A significant share of the money distributed during these public procurement calls came from European Union funds.
The Hungarian businessman made international headlines in March 2019 when Forbes listed him as the second-richest Hungarian dollar-billionaire in the world with an estimated net worth of 1.3 billion US dollars (1.16 billion euros). Only Sándor Csányi, the chairman and CEO of Hungary’s OTP Bank, is richer.
The rise of Mr Mészáros, a gasfitter by profession who served as the mayor of Felcsút, the small Hungarian village where the Hungarian PM grew up, accelerated after Mr Orbán first became PM in 2010.

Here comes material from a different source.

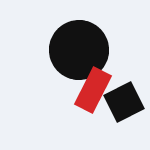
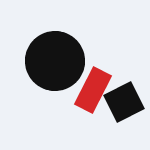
black circle: moved 24 px left, 11 px down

Over the past five years, the businessman’s value has skyrocketed: in 2015 Forbes Hungary estimated his wealth at a more modest 24 billion forints (72.7 million euros).
“God, luck and Viktor Orbán certainly plays a part [in my success],” he told the Hungarian press in 2014.
He is now the symbol of an entrepreneurial class loyal to the ruling Fidesz party, with opposition critics arguing that his accumulation of wealth is a sign of corruption and crony capitalism and that Mr Mészáros is an oligarch whose empire is run by Mr Orbán’s inner circle.
“I’ve never had a business relationship with the prime minister,” Mr Mészáros told Bloomberg in December.
In its latest annual report on Hungary, international corruption watchdog Transparency International argued that Hungarian companies had “made their peace” with the government’s corruption while foreign companies simply “priced” corruption into their business plans.
Hungary is currently ranked 64th globally in TI’s Corruption Perceptions Index – its lowest score since the fall of communism in 1989.